The rap on reading: TV, Internet aren't only culprits

Recent findings by the National Endowment for the Arts on America's literary tastes suggest that fewer than 47 percent of us read for pleasure.

The pundits and academics wasted no time weighing in on the reasons for this decline: TV - reality shows in particular - videogames, movies, the Internet, standardized testing, the short attention span of Americans, and a national contempt for intellectual pursuits from the president on down.

Publishers and writers blamed the media for caring too little about literature, for assigning so few pages to book reviews, for turning more than half the population into culturally bankrupt yobs.

All these may well point to something about the decline in reading, but surely publishers and writers need to examine their own practices in the making and marketing of literature.

Publishers litter the marketplace with too many books of questionable literary quality - 10,000 new fiction and 165,000 nonfiction titles were released last year - cheerfully ignoring the fact that even the most motivated reader may be hard-pressed to finish more than a book a week. They circulate expensive press kits and review copies of books to Oprah Winfrey (God love her), and every journalist who happens to be breathing, in the hope of garnering positive (free) reviews for their authors.

Book reviewers who take the bait then all too frequently proceed to reveal so much of the plot that there is little incentive to buy the book.

And writers - too aware that their books must sell in the first three weeks or end up on the remaindered table - are obliged to focus on promoting their books rather than engaging in literary conversations. Authors almost never discuss their books in the context of the family of books that precede their own, or reference the work of other writers and the classics that inspire them, or other aspects their reading lives.

This is a pity, because good writers are unusually passionate and eloquent about books.

Is it fair to criticize the American public for its failure to read, when publishers and writers do so little to promote reading, depending instead on Ms. Winfrey's tastes, the media's goodwill, and underfunded public libraries to do the work for them free of charge? [Editor's note: The original version mistakenly referred to the American public's failure to promote reading, instead of its failure to read.]
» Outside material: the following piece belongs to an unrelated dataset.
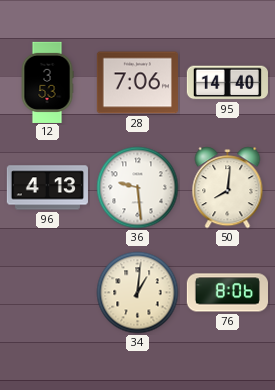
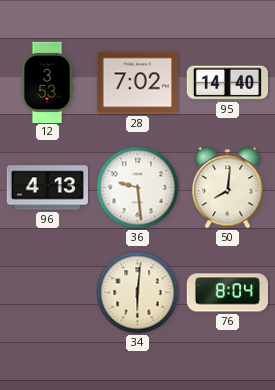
28: 7:06 -> 7:02
34: 1:01 -> 6:01
76: 8:06 -> 8:04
In Britain, which publishes a staggering 100,000 books each year, the promotion of books and the advocacy of reading are vocational responsibilities assumed by charitable trusts established by publishers.

In the early 1980s, one such trust, the Book Marketing Council, launched a campaign called, "The Best of British Writers," to promote reading and increase book sales.

In 1983, Granta began its "Best of Young British Novelists" list. An annual compilation of a jury of publishers, writers, and book reviewers, it generates "Oscar"-type buzz for writers and their novels, creating public interest in buying and reading the selected authors.

That first year, the list included Martin Amis, Julian Barnes, Kazuo Ishiguro, Ian McEwan, Shiva Naipaul, and Salman Rushdie. In recent years, Zadie Smith, Monica Ali, DBC Pierre, and Yann Martel were promoted, in advance of their books, in similar fashion.

Booktrust, another foundation in London, was created in the 1970s to promote reading in Britain. It has many projects going on throughout the year to encourage reading, from books for babies, to teen book clubs, to surveys of world literature.

In February, Booktrust launched a "Reading London" campaign to promote interest in fiction set in the British capital. Nick Hornby, Zadie Smith, and other distinguished writers kicked off the event at Canary Wharf with readings and book signings.

Booktrust and other foundations also heavily promote literary awards, so everyone in the country is aware of the Booker Prize, the Orange Prize, and the Commonwealth Prize shortlists. There's even betting on who will win. Compare this with the coverage given the Pulitzer. How many Americans know who won for fiction most recently? (Edward P. Jones for "The Known World.")

Publishers and writers can blame TV, the Internet, and the media all they want, but the problem lies squarely with them.

They need to activate their marketing and literary imagination in order to promote their books, as well as the act of reading, in new ways. They, more than anyone, need to be organized keepers of the reading flame.

Gail Vida Hamburg, a former Londoner, teaches at Roosevelt University, Chicago. Her political novel, "The Edge of the World," will be published in 2005.